Clause 10 - The Determinations Panel
Pensions Bill
3:45 pm

Photo of Mr Nigel Waterson

Mr Nigel Waterson (Eastbourne, Conservative)

I am not sure that I can match the hon. Gentleman for sustained scepticism, but let me chime in on some of his points. I was also struck by the provision. I have a series of questions to ask the Under-Secretary. Initially, the clause is a new entity. It does not build on anything, nor does it develop or slightly change something that was in the 1995 legislation. It is within, outwith or slightly separate from the new regulator. Clearly, the need for a separate sub-organisation has never been felt under OPRA, even though we have been living with the consequences of the human rights legislation for a few years. What is the purpose behind the provision? Is it just another layer of potentially expensive bureaucracy or will it serve a purpose?

Initially I turned, as one does in the early stages of the discussion of a Bill in Committee, to the explanatory notes but, with respect to the officials who drafted it, all that the notes do is to explain the Bill in English. I assumed that the clause was a way to demonstrate with some assurance that, as a country, we had complied with the requirements of the human rights legislation. The Under-Secretary was clear and open in his remarks that it was not sufficient in itself to have a determinations panel. What will it be for? As he said, we have the tribunal and the ombudsman. It seems that the tribunal gets us home in respect of human rights legislation.

Why do we need another layer of decision making? I apologise for paraphrasing but, as the hon. Member for Northavon said, the regulator itself is meant to be separate and impartial when undertaking such an important job. It is meant to look at matters from an independent perspective and take decisions about what action should take place. Other safeguards are built into the Bill, but the clause is gold plating gone mad, especially as it will not deliver a result along the lines of a challenge under the human rights legislation.

How will the panel operate? Again, I shall take up what the hon. Member for Northavon said. Will it have its own office? Will it be physically separate from the rest of the regulator? Will it have its own support staff? Will there be Chinese walls within the organisation? We know what it will not be. We know who will not serve on it. All those who are ineligible to do so are set out under subsection (5). It cannot be anyone who is a member of the regulator or any of the staff of the regulator. Members of the panel must be people who are nothing to do with the regulator. The same goes for the pension protection fund, the board of the fund and the staff of the board.

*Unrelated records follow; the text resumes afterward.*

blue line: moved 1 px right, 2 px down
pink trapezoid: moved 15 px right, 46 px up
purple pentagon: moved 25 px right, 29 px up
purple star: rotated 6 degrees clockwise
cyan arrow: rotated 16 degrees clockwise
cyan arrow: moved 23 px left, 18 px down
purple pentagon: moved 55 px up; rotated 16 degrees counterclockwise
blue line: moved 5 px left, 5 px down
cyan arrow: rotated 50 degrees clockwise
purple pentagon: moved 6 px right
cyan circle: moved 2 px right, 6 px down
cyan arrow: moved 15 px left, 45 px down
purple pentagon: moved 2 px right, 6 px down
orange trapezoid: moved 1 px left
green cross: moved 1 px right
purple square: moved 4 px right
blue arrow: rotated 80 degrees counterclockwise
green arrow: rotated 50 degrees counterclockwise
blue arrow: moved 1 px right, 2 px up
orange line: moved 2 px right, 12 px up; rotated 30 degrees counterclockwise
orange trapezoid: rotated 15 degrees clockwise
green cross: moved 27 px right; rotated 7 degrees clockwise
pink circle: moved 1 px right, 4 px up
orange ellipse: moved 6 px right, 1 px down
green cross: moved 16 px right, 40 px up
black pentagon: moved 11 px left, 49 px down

What sort of people will be members of the panel? During my everyday life, I have not come across a determinations panel. Will it be made up of lawyers, laymen, the great and the good or cronies of leading members of the Government? Will they be ex-flatmates of the Prime Minister? What qualifications will they have to have to be members of the determinations panel? Will the panel be a high-profile and prestigious body of which people will be clamouring to become members? How will it operate? [Hon. Members: ''Is that an application?''] Who knows what the future will bring? How will it operate? It sounds as though its members will be extremely well paid and its work will

not be overly onerous. Will the Under-Secretary give me answers to at least some of my questions? Within the estimates of extra cost, how much is the determinations panel likely to cost, with all its support staff, and do we really need it in what is already a fairly complicated structure?